Is the 60/40 Portfolio Still Relevant? Exploring Alternatives

Origin

With 12 trading days remaining in 2025, we wanted to revisit one of the most popular investment strategies that has broadly served investors well over the last few decades — the 60/40 portfolio. Pioneered by Harry Markowitz and his modern portfolio theory (MPT) framework in the 1950s, the 60/40 portfolio — comprised of 60% stocks and 40% bonds — argued that diversification among uncorrelated asset classes provided the investor with the most optimal portfolio allocation. Equities served as the growth engine, while bonds provided drawdown mitigation and predictable income; when combined, they should produce higher returns than stand-alone bonds and better risk-adjusted returns than stocks. The key to this strategy is the relationship between stocks and bonds — the two asset classes need to have less than perfect correlation, or better yet, be negatively correlated. In the latter scenario, this meant that if stocks were to fall, bonds would rise, limiting the overall drawdown and volatility experienced in a portfolio.

Track Record

The 60/40 portfolio was highly effective in the falling interest rate environment of the early 1980s, when rates meaningfully came down from a peak of 20%. The fall in rates led to a bull market in bonds, with the Bloomberg U.S. Aggregate Bond Index (Agg), a common proxy for fixed income performance, realizing an average annual return of near 13%. The drop in rates was also bullish for equities as borrowing costs fell, allowing corporations to boost profit margins and free up capital for growth initiatives. During this period, if one were to be invested in a domestic-only 60/40 portfolio, comprised of 60% equities (using the S&P 500 as a proxy), and 40% in the Agg, the investor would’ve realized an average annualized return of nearly 16%. While stocks and bonds both rose significantly over this period, their correlation remained low, in line with what the MPT would suggest.

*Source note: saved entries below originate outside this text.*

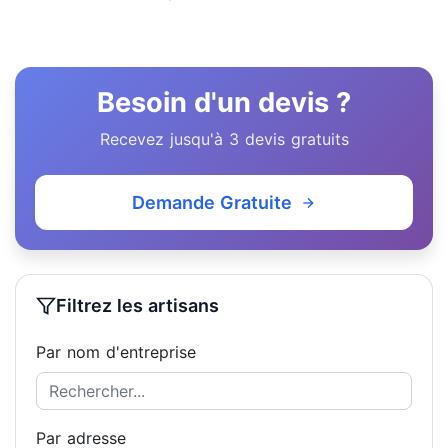
Besoin d'un devis ?
Recevez jusqu'à 3 devis gratuits
Demande Gratuite
Filtrez les artisans
Par nom d'entreprise
Par adresse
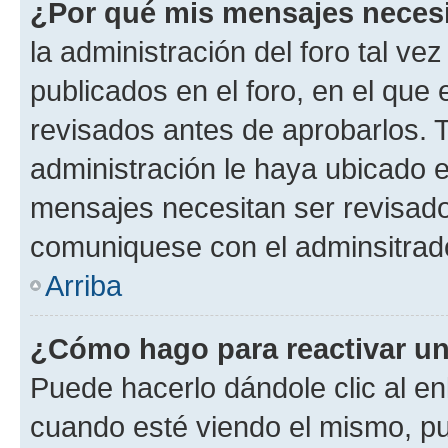
¿Por qué mis mensajes neces
la administración del foro tal v
publicados en el foro, en el qu
revisados antes de aprobarlos. 
administración le haya ubicado 
mensajes necesitan ser revisado
comuniquese con el adminsitrado
Arriba
¿Cómo hago para reactivar u
Puede hacerlo dándole clic al en
cuando esté viendo el mismo, pue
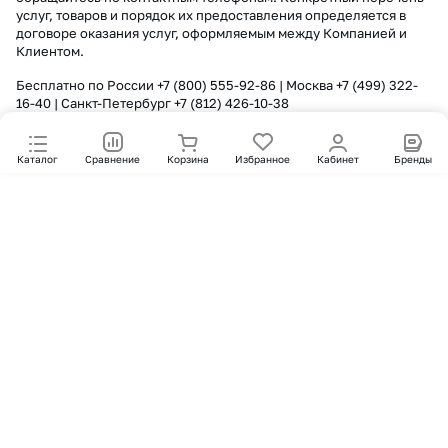
услуг, товаров и порядок их предоставления определяется в
договоре оказания услуг, оформляемым между Компанией и
Клиентом.
Бесплатно по России
+7 (800) 555-92-86
| Москва
+7 (499) 322-
16-40
| Санкт-Петербург
+7 (812) 426-10-38
Каталог
Сравнение
Корзина
Избранное
Кабинет
Бренды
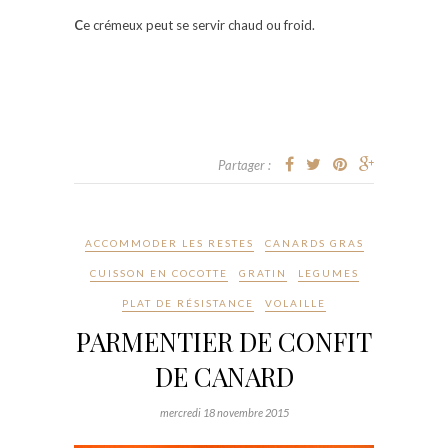
C
e crémeux peut se servir chaud ou froid.
Partager :
ACCOMMODER LES RESTES
CANARDS GRAS
CUISSON EN COCOTTE
GRATIN
LEGUMES
PLAT DE RÉSISTANCE
VOLAILLE
PARMENTIER DE CONFIT
DE CANARD
mercredi 18 novembre 2015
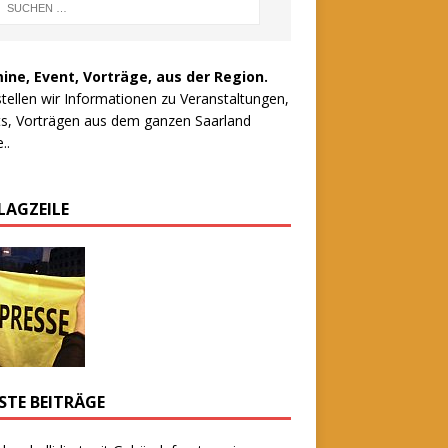
ine, Event, Vorträge, aus der Region.
stellen wir Informationen zu Veranstaltungen,
s, Vorträgen aus dem ganzen Saarland
..
LAGZEILE
STE BEITRÄGE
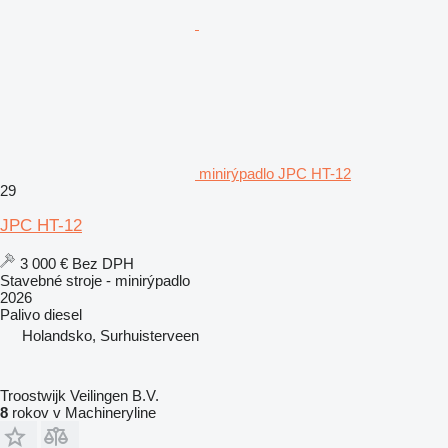
minirýpadlo JPC HT-12
29
JPC HT-12
3 000 €
Bez DPH
Stavebné stroje - minirýpadlo
2026
Palivo
diesel
Holandsko, Surhuisterveen
Troostwijk Veilingen B.V.
8
rokov v Machineryline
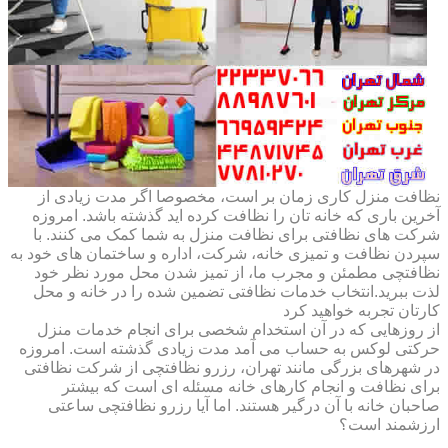
نظافت منزل کاری زمان بر است، مخصوصا اگر مدت زیادی از
آخرین باری که خانه تان را نظافت کرده اید گذشته باشد. امروزه
شرکت های نظافتی برای نظافت منزل به شما کمک می کنند. با
سپردن نظافت و تمیزی خانه، شرکت، اداره و ساختمان های خود به
نظافتچی مطمئن و مجرب ما، از تمیز شدن محل مورد نظر خود
لذت ببرید.انتخاب خدمات نظافتی تضمین شده را در خانه و محل
کارتان تجربه خواهید کرد
از روزهایی که در آن استخدام شخصی برای انجام خدمات منزل
حرکتی لوکس به حساب می آمد مدت زیادی گذشته است. امروزه
در شهرهای بزرگی مانند تهران، رزرو نظافتچی از شرکت نظافتی
برای نظافت و انجام کارهای خانه مسئله ای است که بیشتر
صاحبان خانه با آن درگیر هستند. اما آیا رزرو نظافتچی ساعتی
ارزشمند است؟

This relationship largely held up in the 1990s and 2000s, with the correlation between the two asset classes remaining relatively low (below +0.5). The 60/40 portfolio provided a smoother return in a market period that experienced multiple significant expansions and contractions, such as the dot-com bubble and the Great Recession, with the average annualized return over this time frame being roughly 8%.

From 2010 onward, the diversification benefits of holding both asset classes began to erode, with stocks and bonds moving more in tandem with one another. While the 60/40 portfolio still performed well over this time frame (an annualized average return of roughly 10%), the streamlined returns investors once became accustomed to became less reliable.

60/40 Portfolio Still Delivering, Though Diversification Benefits Have Weakened

The 60/40 portfolio produced positive returns in all but two calendar years (assuming this year finishes up), highlighting its resilience over a full market cycle. While utilizing a 60/40 portfolio has largely been fruitful over this period, you’ll notice that 2022 was a particularly tough year. In 2022, inflation spiked to a 40-year high, causing the Federal Reserve to raise rates to levels not seen since the 2008 financial crisis. This led to a steep sell-off in stocks and bonds, with the S&P 500 falling 18.1% and the Agg dropping 13%, with the latter experiencing its worst drawdown in history. While the 16% loss in 2022 was one of the worst years since inception, over longer rolling periods, such as the 10-year rolling period (yellow line), this strategy has rarely fallen below a 5% annualized return, with the average 10-year annualized rolling return being 7.8%.